**Your goal**. Please return the records below exactly as they appear, leaving every picture out.

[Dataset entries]
-- Opening Marker --

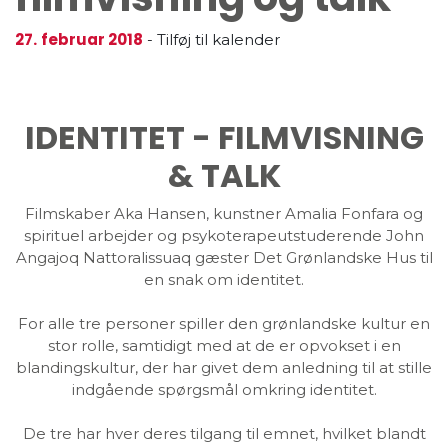
27.
februar 2018
-
Tilføj til kalender
IDENTITET - FILMVISNING
& TALK
Filmskaber Aka Hansen, kunstner Amalia Fonfara og
spirituel arbejder og psykoterapeutstuderende John
Angajoq Nattoralissuaq gæster Det Grønlandske Hus til
en snak om identitet.
For alle tre personer spiller den grønlandske kultur en
stor rolle, samtidigt med at de er opvokset i en
blandingskultur, der har givet dem anledning til at stille
indgående spørgsmål omkring identitet.
De tre har hver deres tilgang til emnet, hvilket blandt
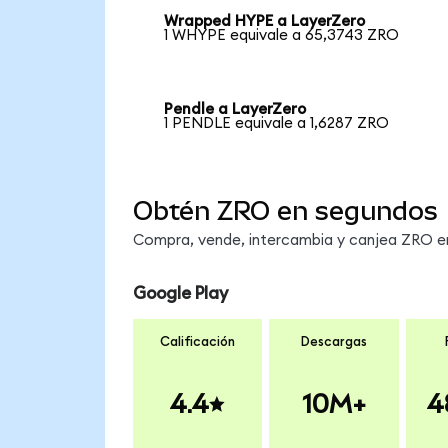
Wrapped HYPE a LayerZero
1 WHYPE equivale a 65,3743 ZRO
Pendle a LayerZero
1 PENDLE equivale a 1,6287 ZRO
Obtén ZRO en segundos
Compra, vende, intercambia y canjea ZRO en 
Google Play
Calificación
Descargas
4.4
10M+
4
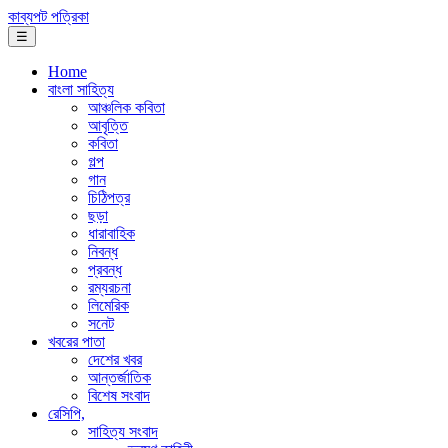
কাব্যপট পত্রিকা
☰
Home
বাংলা সাহিত্য
আঞ্চলিক কবিতা
আবৃত্তি
কবিতা
গল্প
গান
চিঠিপত্র
ছড়া
ধারাবাহিক
নিবন্ধ
প্রবন্ধ
রম্যরচনা
লিমেরিক
সনেট
খবরের পাতা
দেশের খবর
আন্তর্জাতিক
বিশেষ সংবাদ
রেসিপি,
সাহিত্য সংবাদ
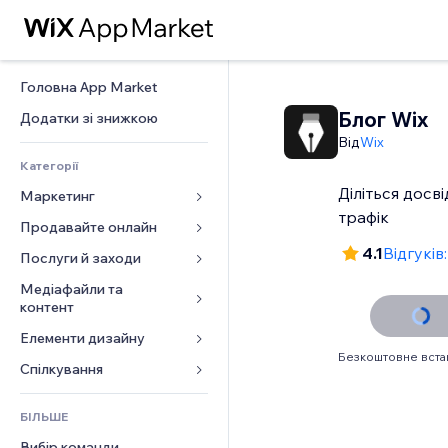
Головна App Market
Блог Wix
Додатки зі знижкою
Від
Wix
Категорії
Діліться досві
Маркетинг
трафік
Продавайте онлайн
Реклама
4.1
Відгуків
Мобільний
Послуги й заходи
Додатки для магазинів
Аналітика
Надсилання та доставка
Медіафайли та 
Готелі
контент
Соцмережі
Кнопки продажу
Заходи
Елементи дизайну
Галерея
SEO
Онлайн‑курси
Ресторани
Безкоштовне вст
Музика
Залучення
Карти й навігація
Спілкування 
Друк на замовлення
Нерухомість
Подкасти
Розміщення сайту
Конфіденційність і безпека
Бухгалтерський облік
Форми
Запис на послуги
БІЛЬШЕ
Фотографія
Ел. пошта
Годинник
Купони й лояльність
Блог
Вибір команди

-- Closing Marker --

**Exercise result**.
27.
februar 2018
-
Tilføj til kalender
IDENTITET - FILMVISNING
& TALK
Filmskaber Aka Hansen, kunstner Amalia Fonfara og
spirituel arbejder og psykoterapeutstuderende John
Angajoq Nattoralissuaq gæster Det Grønlandske Hus til
en snak om identitet.
For alle tre personer spiller den grønlandske kultur en
stor rolle, samtidigt med at de er opvokset i en
blandingskultur, der har givet dem anledning til at stille
indgående spørgsmål omkring identitet.
De tre har hver deres tilgang til emnet, hvilket blandt
Wrapped HYPE a LayerZero
1 WHYPE equivale a 65,3743 ZRO
Pendle a LayerZero
1 PENDLE equivale a 1,6287 ZRO
Obtén ZRO en segundos
Compra, vende, intercambia y canjea ZRO en 
Google Play
Calificación
Descargas
4.4
10M+
4
কাব্যপট পত্রিকা
☰
Home
বাংলা সাহিত্য
আঞ্চলিক কবিতা
আবৃত্তি
কবিতা
গল্প
গান
চিঠিপত্র
ছড়া
ধারাবাহিক
নিবন্ধ
প্রবন্ধ
রম্যরচনা
লিমেরিক
সনেট
খবরের পাতা
দেশের খবর
আন্তর্জাতিক
বিশেষ সংবাদ
রেসিপি,
সাহিত্য সংবাদ
Головна App Market
Блог Wix
Додатки зі знижкою
Від
Wix
Категорії
Діліться досві
Маркетинг
трафік
Продавайте онлайн
Реклама
4.1
Відгуків
Мобільний
Послуги й заходи
Додатки для магазинів
Аналітика
Надсилання та доставка
Медіафайли та 
Готелі
контент
Соцмережі
Кнопки продажу
Заходи
Елементи дизайну
Галерея
SEO
Онлайн‑курси
Ресторани
Безкоштовне вст
Музика
Залучення
Карти й навігація
Спілкування 
Друк на замовлення
Нерухомість
Подкасти
Розміщення сайту
Конфіденційність і безпека
Бухгалтерський облік
Форми
Запис на послуги
БІЛЬШЕ
Фотографія
Ел. пошта
Годинник
Купони й лояльність
Блог
Вибір команди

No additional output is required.